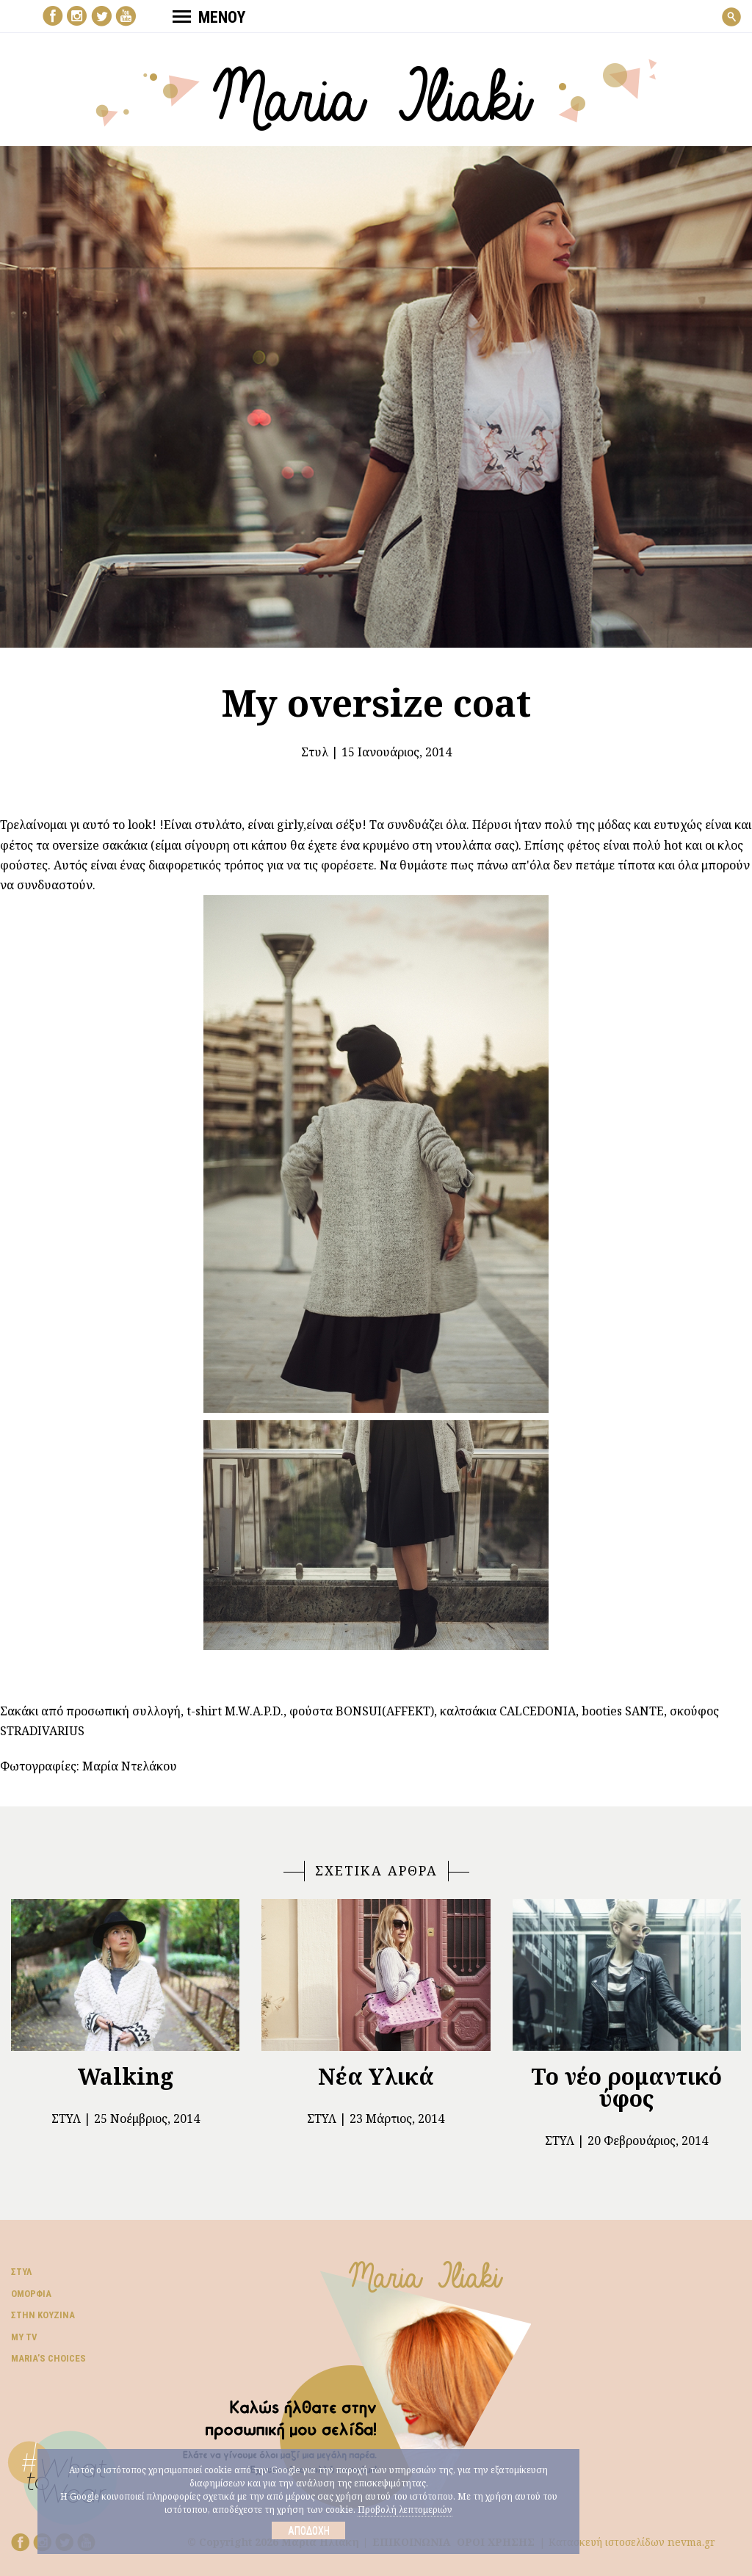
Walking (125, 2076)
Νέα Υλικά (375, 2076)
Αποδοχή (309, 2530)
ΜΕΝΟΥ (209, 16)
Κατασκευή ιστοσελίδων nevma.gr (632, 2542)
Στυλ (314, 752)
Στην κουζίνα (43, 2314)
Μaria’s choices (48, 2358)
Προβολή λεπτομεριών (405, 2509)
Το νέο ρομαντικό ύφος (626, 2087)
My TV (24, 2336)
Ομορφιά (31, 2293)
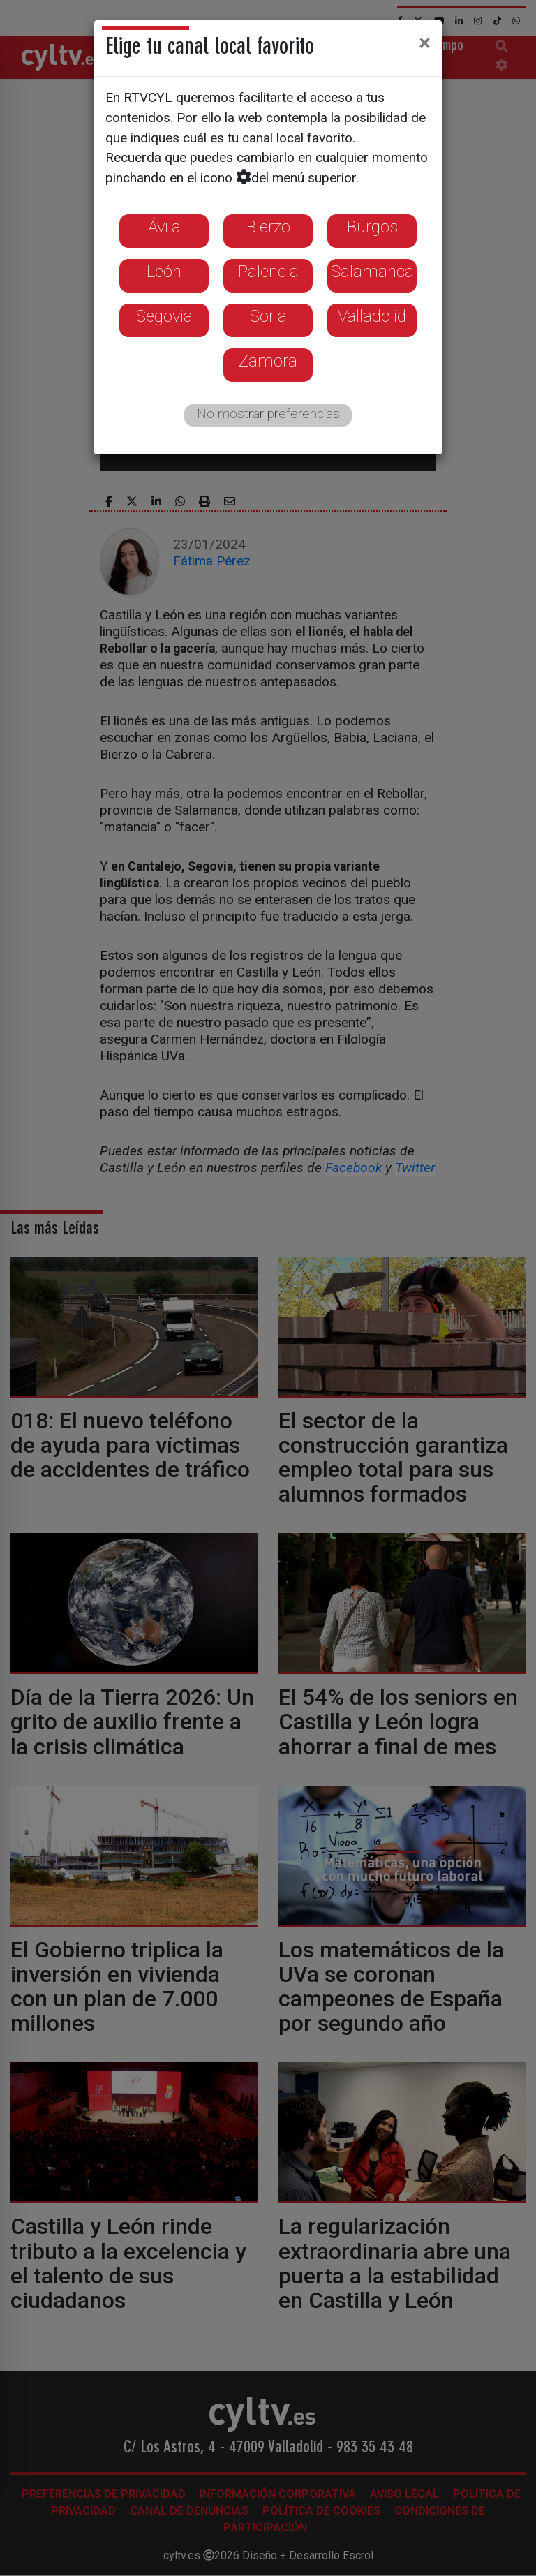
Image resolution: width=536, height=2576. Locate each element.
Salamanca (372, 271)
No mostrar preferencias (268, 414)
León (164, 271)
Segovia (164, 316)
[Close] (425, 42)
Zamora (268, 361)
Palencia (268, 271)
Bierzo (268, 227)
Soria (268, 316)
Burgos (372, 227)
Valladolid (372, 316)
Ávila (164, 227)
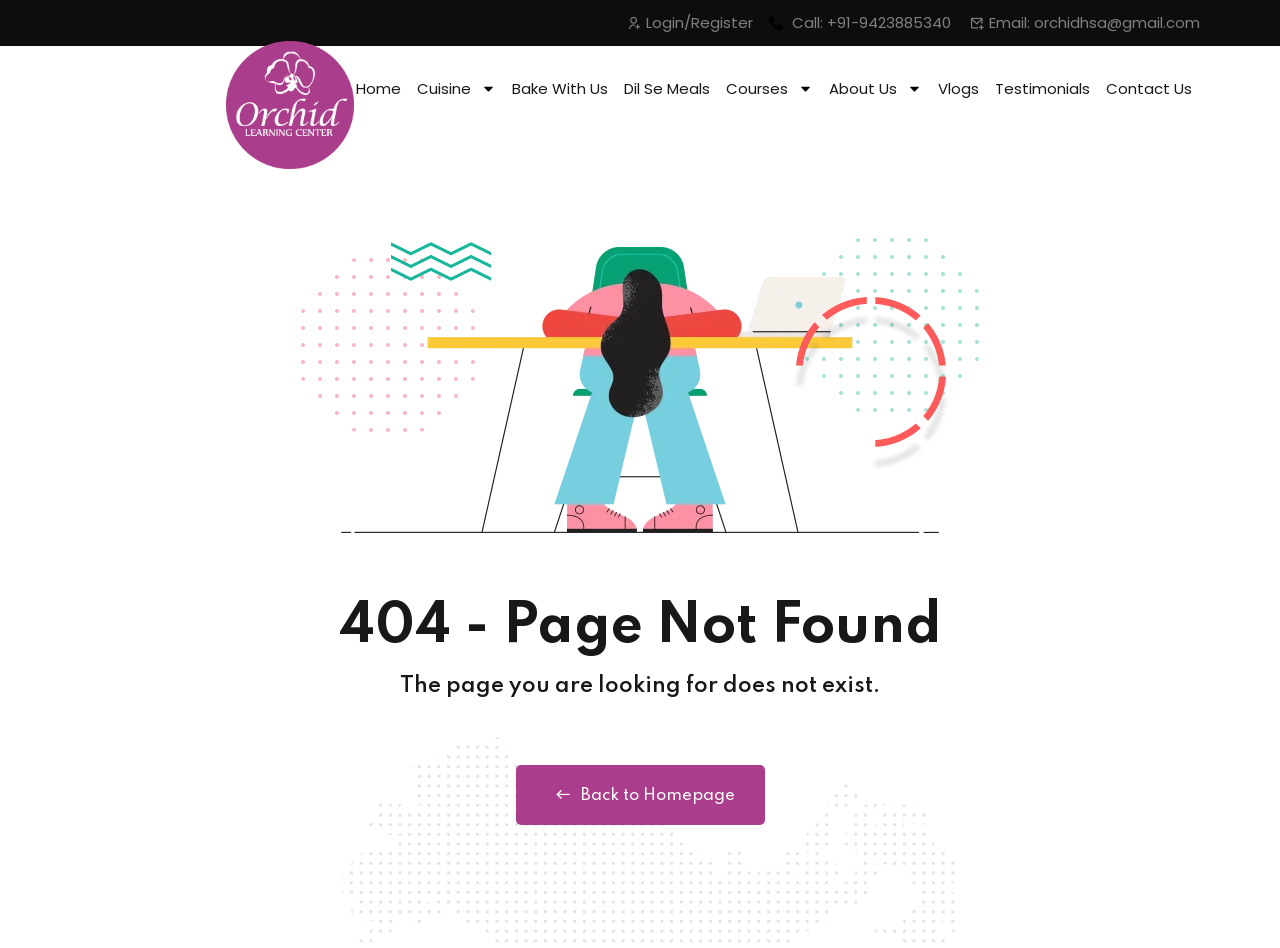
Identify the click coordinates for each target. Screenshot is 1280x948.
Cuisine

§

ABOUT THIS TASK -
The result is an exact copy of the lines from the one holding "Bierzo (268, 227)" through the final line of the data above, both ends included, minus the pictures.

SOLUTION TO THIS PROBLEM -
Bierzo (268, 227)
Soria (268, 316)
Burgos (372, 227)
Valladolid (372, 316)
Ávila (164, 227)
Identify the click coordinates for each target. Screenshot is 1280x948.
Cuisine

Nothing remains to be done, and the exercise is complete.